I've tried working with conventional methods using the parameters ZC, STE and AC, but I'm getting unexpected results and think it may be because of not setting the threshold optimally.
If you only want to detect silence regions form others(voiced or unvoiced), it is better to use Voice Activity Detection(VAD) methods which has been investigated already.
If signal is not corrupted by noise, energy of each speech frame can be used to separate silence regions.
here, I attached a energy based VAD (Matlab code) which works in low SNR.
To separate the Voiced from Unvoiced, the frequency domain techniques are more effective.
The question is not complete, as the answer to this question strongly depends on the application.

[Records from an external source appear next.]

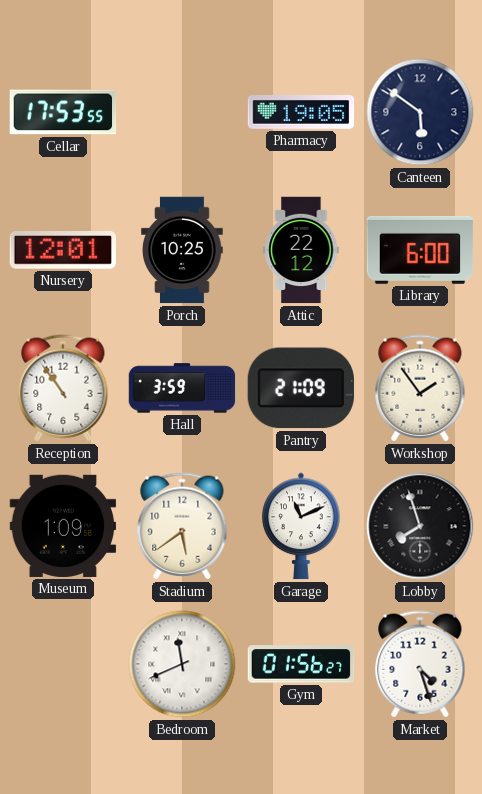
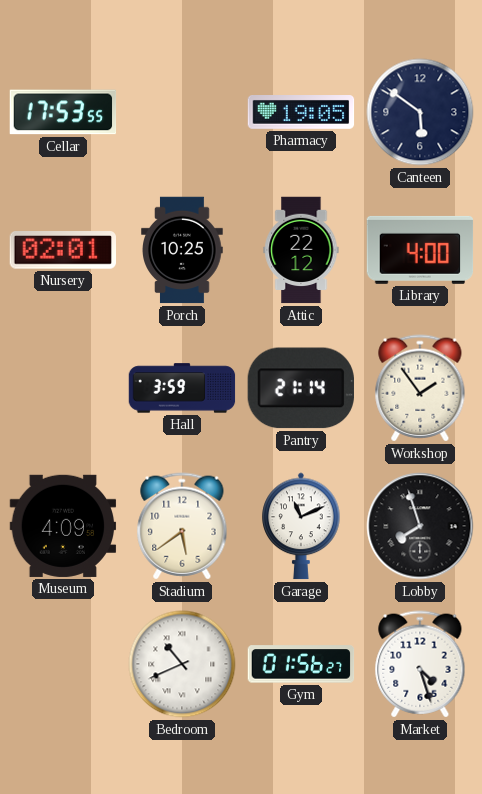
Nursery: 12:01 -> 02:01
Library: 6:00 -> 4:00
Reception: 10:54 -> none
Pantry: 21:09 -> 21:14
Museum: 1:09 -> 4:09
Bedroom: 11:41 -> 10:41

For example for speaker recognition energy based activity detector works better than a pitch based, while it is exactly opposite for accent recognition.
Please read the following article for more details:
1.Contrasting the Effects of Different Frequency Bands on Speaker and Accent Identification,
Saeid Safavi, Abualsoud Hanani, Martin Russell, Peter Jancovic, M Carey, IEEE Signal processing letter.
I do not know if you still need the answer for you question, if so you can try the method of landmarks. Pleas read the article from the attachement. You should use landmarks 'g' in order to detect voiced regions of speech. I obtained detection rate above 90% in my preliminary experiments.